What father calls "profiling" I call common sense.  Life experience teaches us to be a little savvy about the situations we put ourselves in and the people that surround us.  The fact that we have lost all that in the name of political correctness has lead to things like the TSA strip searching cancer patients including their incontinence underwear for explosives, or delaying a mother who wants to carry her expressed breastmilk home from work to her infant.  How does any of that make sense at all?

Father goes on to opine that "The Trayvon Martin tragedy reveals how far we are from realizing King’s dream. The difficult and inescapable truth is that until the white majority confronts and conquers its irrational fears, there will be other Trayvons."  
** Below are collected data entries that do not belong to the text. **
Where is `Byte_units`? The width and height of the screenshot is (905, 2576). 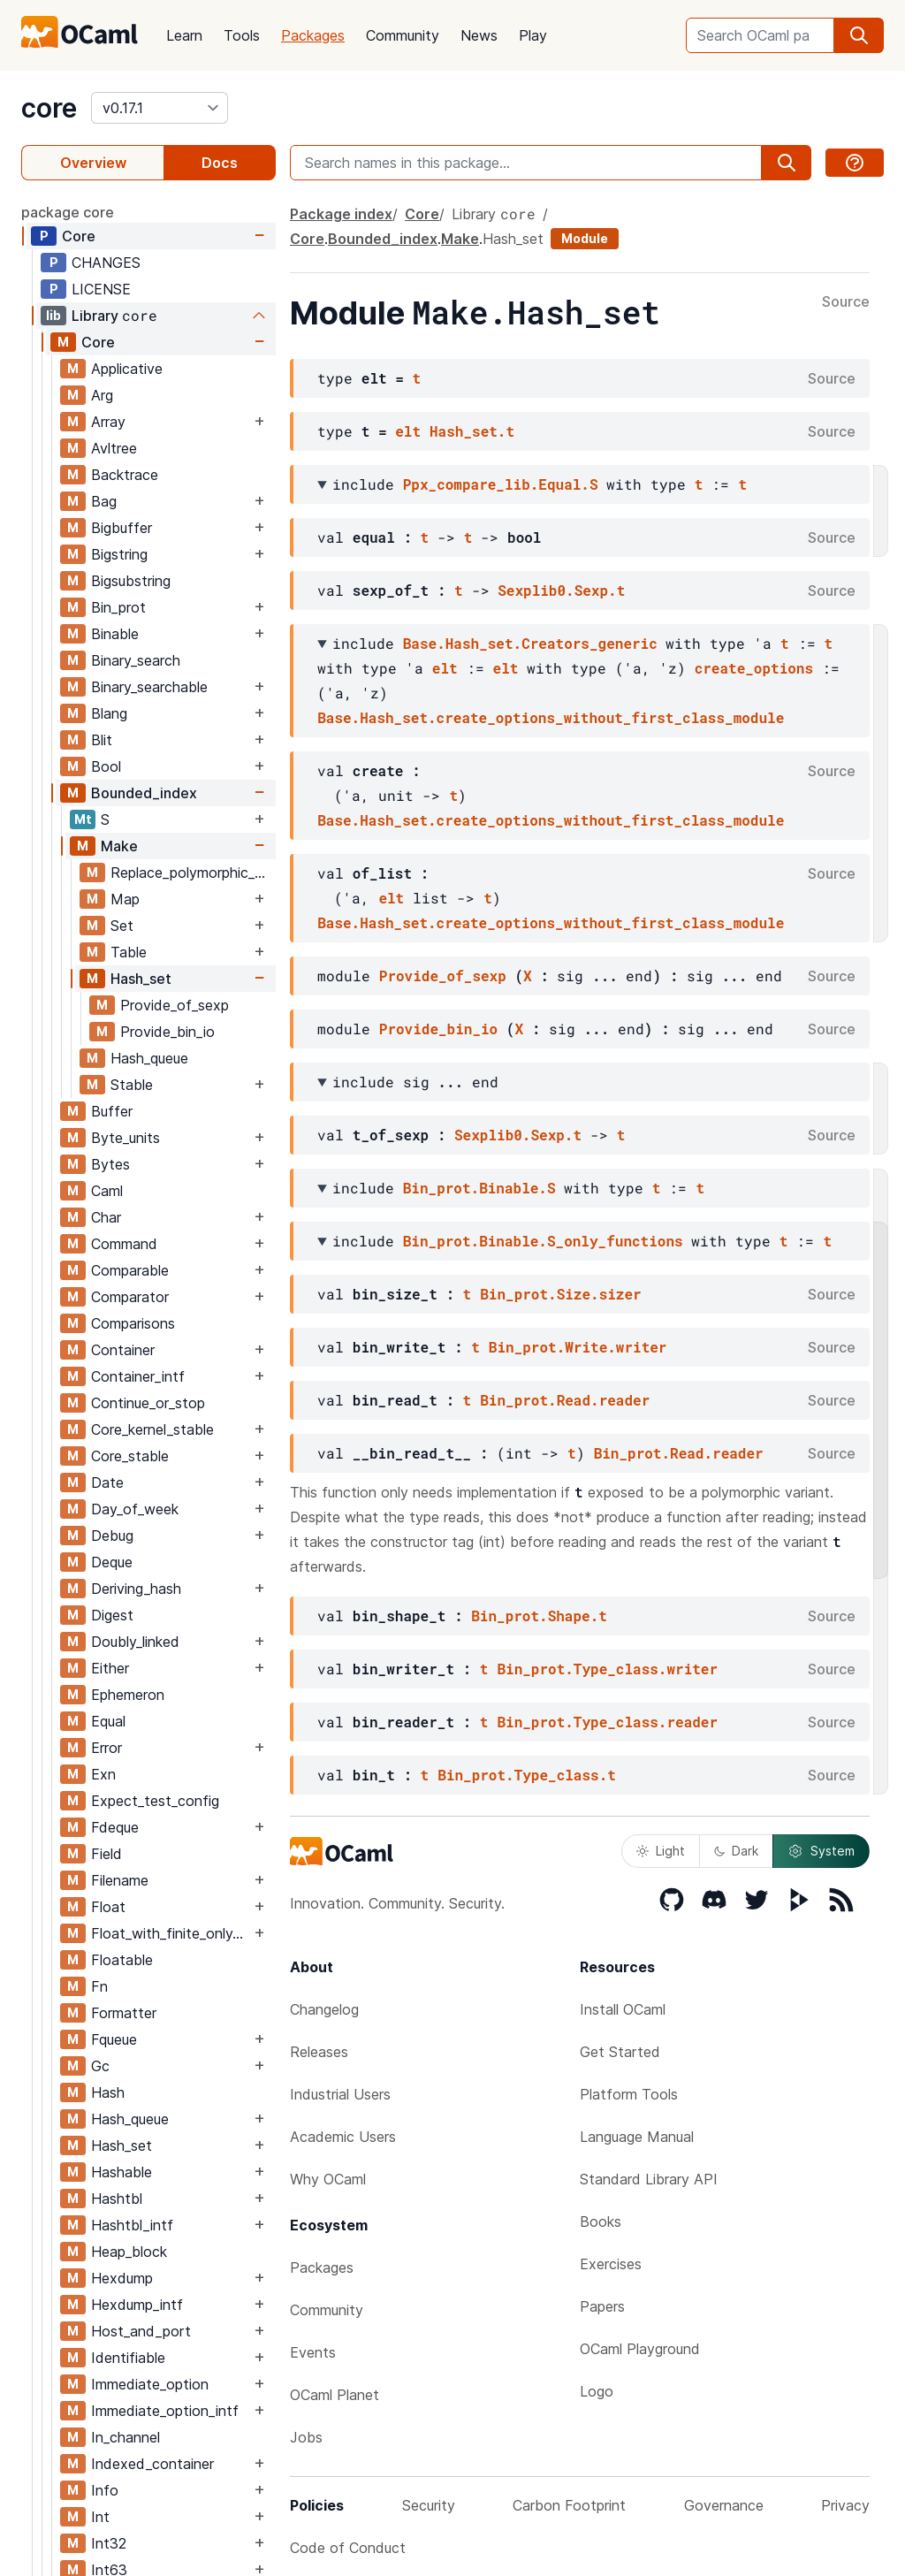 Byte_units is located at coordinates (125, 1138).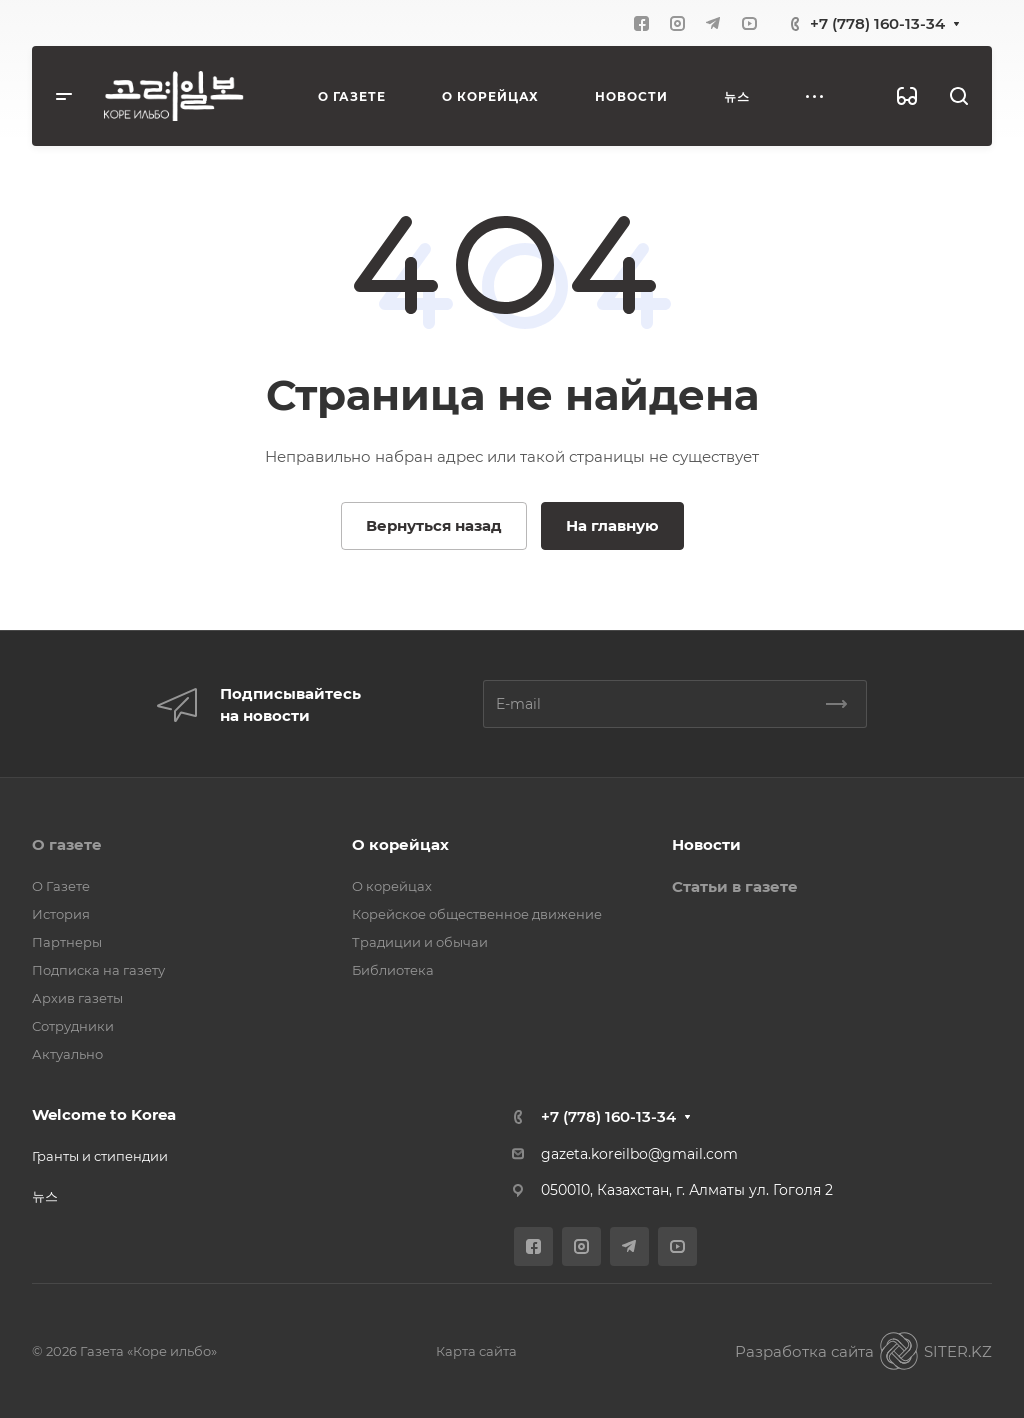  What do you see at coordinates (67, 844) in the screenshot?
I see `О газете` at bounding box center [67, 844].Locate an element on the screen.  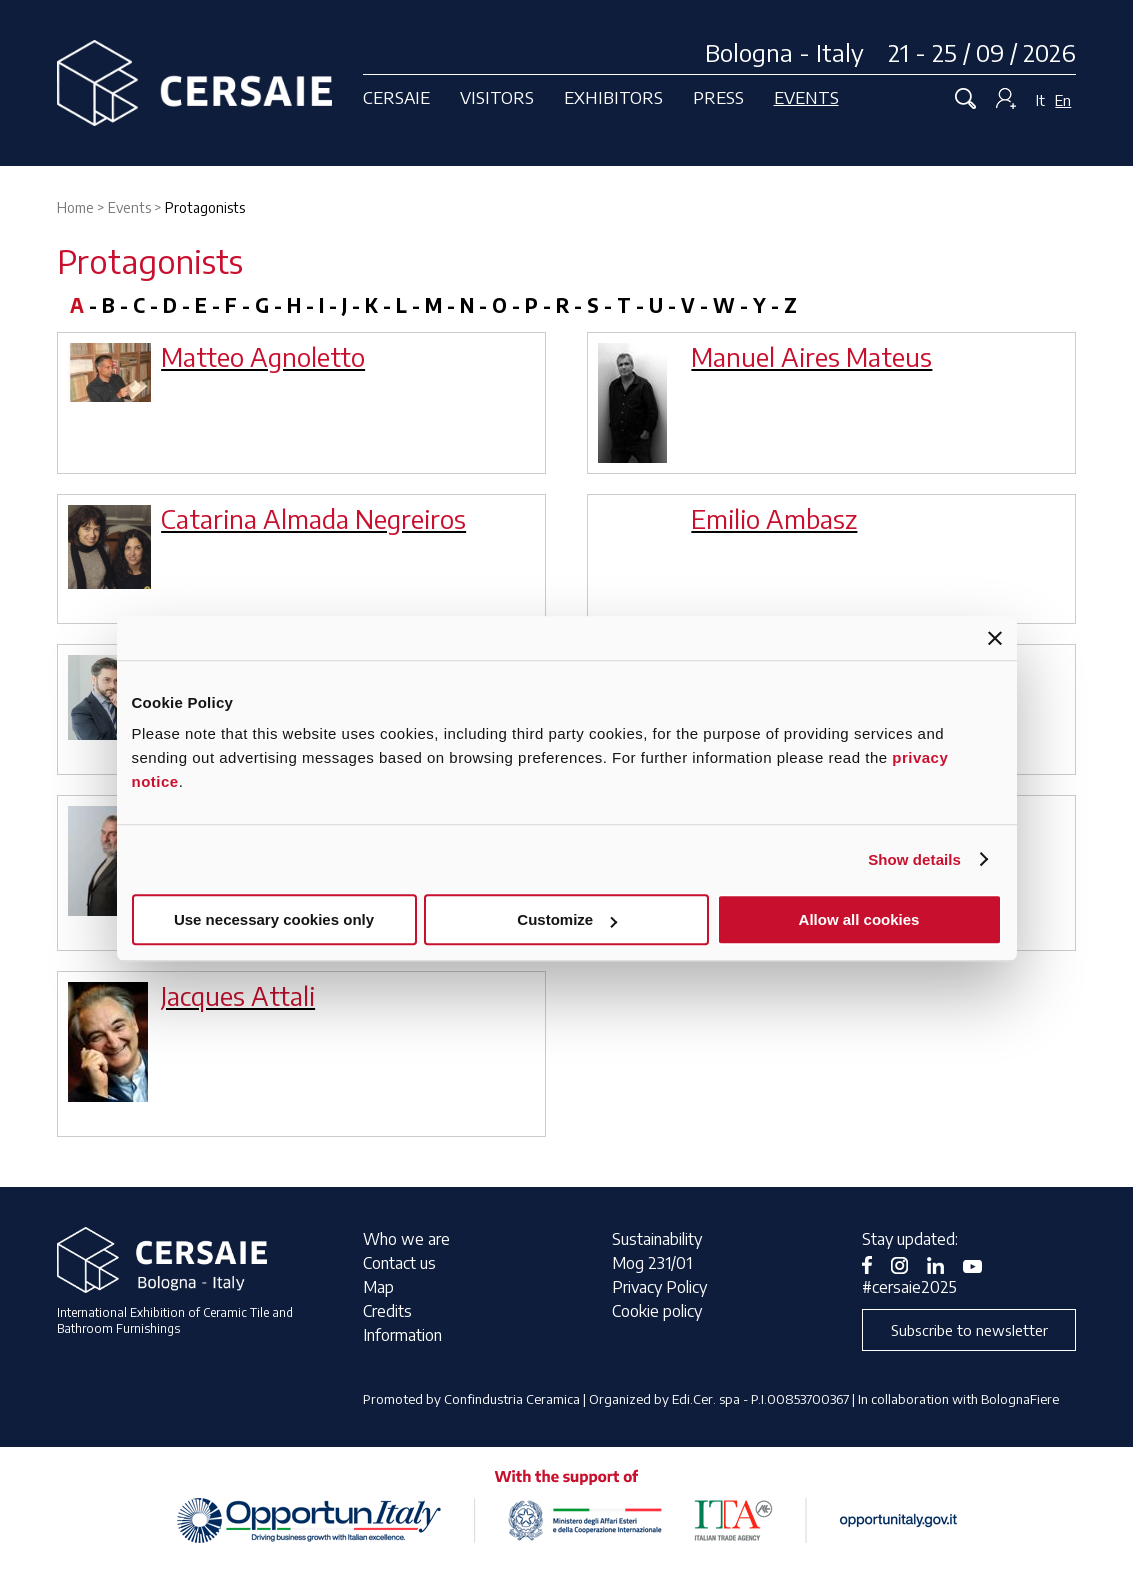
Map is located at coordinates (378, 1287).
I think Dr. King would be very pleased with President Obama's election.  But I don't think that all of the fears Father Massingale talks about are irrational and maybe, just maybe there's another reason we may have more Trayvons 

Father ends with a sentence fragment "And compromise our faith."  Maybe that's the part I found the most objectionable and insulting.  I don't consider it compromising my faith when I lock my doors before driving around west Akron, or keeping my doors locked during the day, or avoiding groups of young males, black or white, when alone on the street or at the mall or even in the grocery store.  The two shootings on my block involved young black men, and the pictures I get from Life Lock of registered sex offenders are always black males in this area.  Steering care of potential trouble is  self- preservation and wise.  It certainly doesn't make anyone who does the same a compromised Catholic, and in my opinion these types of editorials don't belong in the weekly bulletin, at least not without another point of view to present the other side.

On the other hand can we just get back to the "newsy information" type of bulletin?  I simply want to know where all of the upcoming Fish fries are!